*What you need to do*
Of all the lines below, output only those starting at the one with "Hostinské pokoje Marijanovic" and ending at the one with "tijdens het sporten, werk en andere", both ends included, exactly as written.

----------

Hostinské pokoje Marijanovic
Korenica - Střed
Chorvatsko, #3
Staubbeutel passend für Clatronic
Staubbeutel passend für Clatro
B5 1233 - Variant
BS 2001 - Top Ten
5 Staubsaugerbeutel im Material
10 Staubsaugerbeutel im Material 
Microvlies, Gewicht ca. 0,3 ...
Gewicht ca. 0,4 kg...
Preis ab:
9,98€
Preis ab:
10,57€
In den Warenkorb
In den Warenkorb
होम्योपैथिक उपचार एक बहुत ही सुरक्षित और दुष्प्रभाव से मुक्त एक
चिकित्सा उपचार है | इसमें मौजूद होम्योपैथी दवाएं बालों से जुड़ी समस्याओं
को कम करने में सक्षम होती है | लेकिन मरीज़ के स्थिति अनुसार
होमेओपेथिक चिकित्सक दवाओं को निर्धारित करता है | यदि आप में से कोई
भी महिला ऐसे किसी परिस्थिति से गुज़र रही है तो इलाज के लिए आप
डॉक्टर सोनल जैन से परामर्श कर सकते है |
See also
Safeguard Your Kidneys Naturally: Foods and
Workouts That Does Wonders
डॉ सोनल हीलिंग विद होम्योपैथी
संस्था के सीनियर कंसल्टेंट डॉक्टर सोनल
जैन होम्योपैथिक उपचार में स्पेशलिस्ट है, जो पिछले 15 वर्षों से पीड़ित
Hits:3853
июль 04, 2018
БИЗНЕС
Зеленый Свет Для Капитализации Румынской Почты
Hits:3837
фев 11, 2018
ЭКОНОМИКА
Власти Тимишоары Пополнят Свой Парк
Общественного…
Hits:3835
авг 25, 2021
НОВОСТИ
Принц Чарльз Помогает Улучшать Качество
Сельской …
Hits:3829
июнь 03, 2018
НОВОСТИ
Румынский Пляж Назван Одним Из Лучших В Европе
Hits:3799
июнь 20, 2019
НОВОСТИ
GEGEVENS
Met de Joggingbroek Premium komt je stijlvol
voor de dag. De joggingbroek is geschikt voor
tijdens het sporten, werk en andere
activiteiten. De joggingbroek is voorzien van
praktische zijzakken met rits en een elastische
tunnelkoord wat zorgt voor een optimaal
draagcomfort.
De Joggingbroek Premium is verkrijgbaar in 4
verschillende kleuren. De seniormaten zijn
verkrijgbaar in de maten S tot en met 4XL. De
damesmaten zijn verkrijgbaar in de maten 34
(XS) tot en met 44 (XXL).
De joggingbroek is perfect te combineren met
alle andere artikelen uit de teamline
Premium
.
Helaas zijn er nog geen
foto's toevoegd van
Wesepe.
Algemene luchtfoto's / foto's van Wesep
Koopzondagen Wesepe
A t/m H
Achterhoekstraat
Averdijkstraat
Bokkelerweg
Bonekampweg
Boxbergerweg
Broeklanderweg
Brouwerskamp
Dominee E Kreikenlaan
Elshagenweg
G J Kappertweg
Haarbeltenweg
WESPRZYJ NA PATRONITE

----------

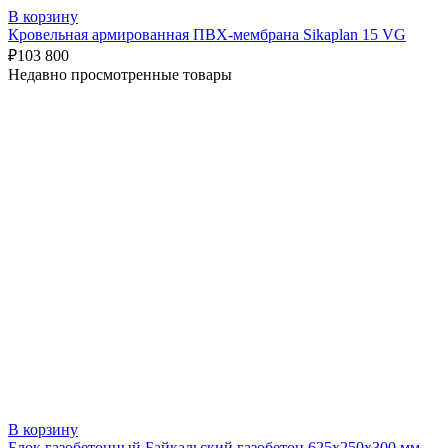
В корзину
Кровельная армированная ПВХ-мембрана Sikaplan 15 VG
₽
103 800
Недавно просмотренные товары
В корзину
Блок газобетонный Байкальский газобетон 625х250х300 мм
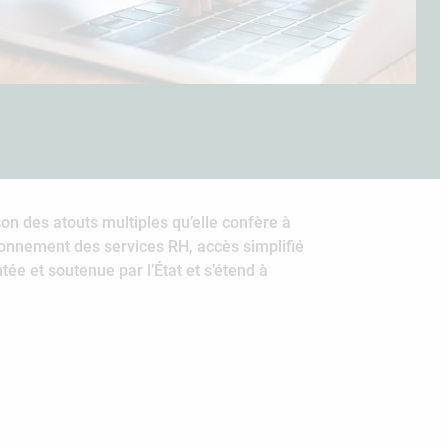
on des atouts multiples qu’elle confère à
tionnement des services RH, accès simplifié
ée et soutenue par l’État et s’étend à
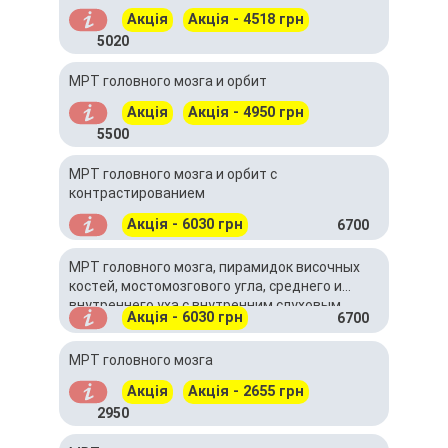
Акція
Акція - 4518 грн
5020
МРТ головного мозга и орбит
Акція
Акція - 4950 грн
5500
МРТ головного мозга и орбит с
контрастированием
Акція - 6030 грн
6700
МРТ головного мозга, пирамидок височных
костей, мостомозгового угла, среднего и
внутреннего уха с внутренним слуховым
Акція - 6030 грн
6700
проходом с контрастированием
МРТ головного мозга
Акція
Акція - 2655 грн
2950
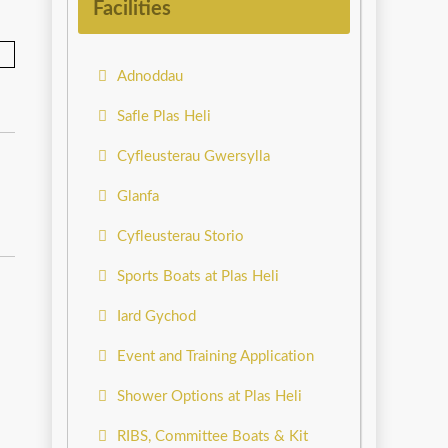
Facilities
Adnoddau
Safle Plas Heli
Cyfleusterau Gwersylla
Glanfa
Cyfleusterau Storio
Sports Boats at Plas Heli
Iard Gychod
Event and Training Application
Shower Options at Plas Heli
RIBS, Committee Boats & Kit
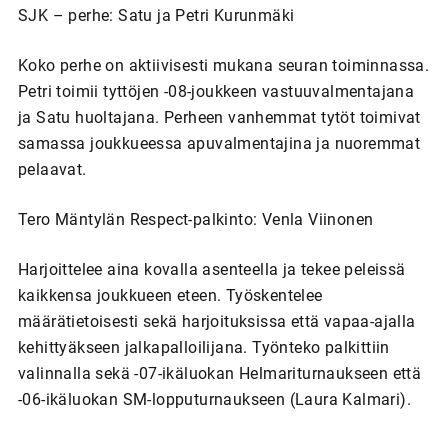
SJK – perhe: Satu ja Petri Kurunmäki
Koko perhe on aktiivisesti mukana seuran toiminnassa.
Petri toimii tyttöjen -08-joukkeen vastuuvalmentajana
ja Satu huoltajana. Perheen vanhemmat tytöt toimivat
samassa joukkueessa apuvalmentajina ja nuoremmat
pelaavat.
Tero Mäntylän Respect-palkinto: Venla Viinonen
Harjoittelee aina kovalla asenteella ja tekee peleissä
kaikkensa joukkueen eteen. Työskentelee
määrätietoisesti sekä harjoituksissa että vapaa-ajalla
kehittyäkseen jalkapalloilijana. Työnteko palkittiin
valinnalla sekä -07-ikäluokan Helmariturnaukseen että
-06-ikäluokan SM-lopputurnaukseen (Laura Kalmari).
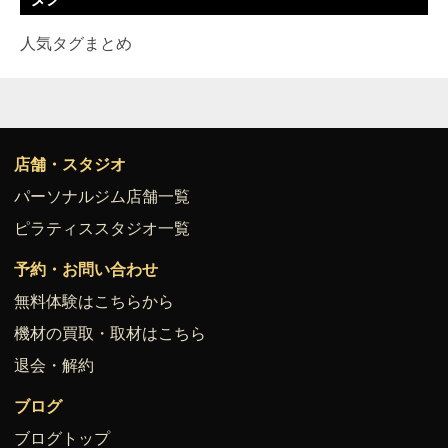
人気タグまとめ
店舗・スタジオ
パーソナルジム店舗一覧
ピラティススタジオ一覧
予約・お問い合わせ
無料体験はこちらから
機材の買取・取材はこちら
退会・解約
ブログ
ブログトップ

----------

*Final answer*
Hostinské pokoje Marijanovic
Korenica - Střed
Chorvatsko, #3
Staubbeutel passend für Clatronic
Staubbeutel passend für Clatro
B5 1233 - Variant
BS 2001 - Top Ten
5 Staubsaugerbeutel im Material
10 Staubsaugerbeutel im Material 
Microvlies, Gewicht ca. 0,3 ...
Gewicht ca. 0,4 kg...
Preis ab:
9,98€
Preis ab:
10,57€
In den Warenkorb
In den Warenkorb
होम्योपैथिक उपचार एक बहुत ही सुरक्षित और दुष्प्रभाव से मुक्त एक
चिकित्सा उपचार है | इसमें मौजूद होम्योपैथी दवाएं बालों से जुड़ी समस्याओं
को कम करने में सक्षम होती है | लेकिन मरीज़ के स्थिति अनुसार
होमेओपेथिक चिकित्सक दवाओं को निर्धारित करता है | यदि आप में से कोई
भी महिला ऐसे किसी परिस्थिति से गुज़र रही है तो इलाज के लिए आप
डॉक्टर सोनल जैन से परामर्श कर सकते है |
See also
Safeguard Your Kidneys Naturally: Foods and
Workouts That Does Wonders
डॉ सोनल हीलिंग विद होम्योपैथी
संस्था के सीनियर कंसल्टेंट डॉक्टर सोनल
जैन होम्योपैथिक उपचार में स्पेशलिस्ट है, जो पिछले 15 वर्षों से पीड़ित
Hits:3853
июль 04, 2018
БИЗНЕС
Зеленый Свет Для Капитализации Румынской Почты
Hits:3837
фев 11, 2018
ЭКОНОМИКА
Власти Тимишоары Пополнят Свой Парк
Общественного…
Hits:3835
авг 25, 2021
НОВОСТИ
Принц Чарльз Помогает Улучшать Качество
Сельской …
Hits:3829
июнь 03, 2018
НОВОСТИ
Румынский Пляж Назван Одним Из Лучших В Европе
Hits:3799
июнь 20, 2019
НОВОСТИ
GEGEVENS
Met de Joggingbroek Premium komt je stijlvol
voor de dag. De joggingbroek is geschikt voor
tijdens het sporten, werk en andere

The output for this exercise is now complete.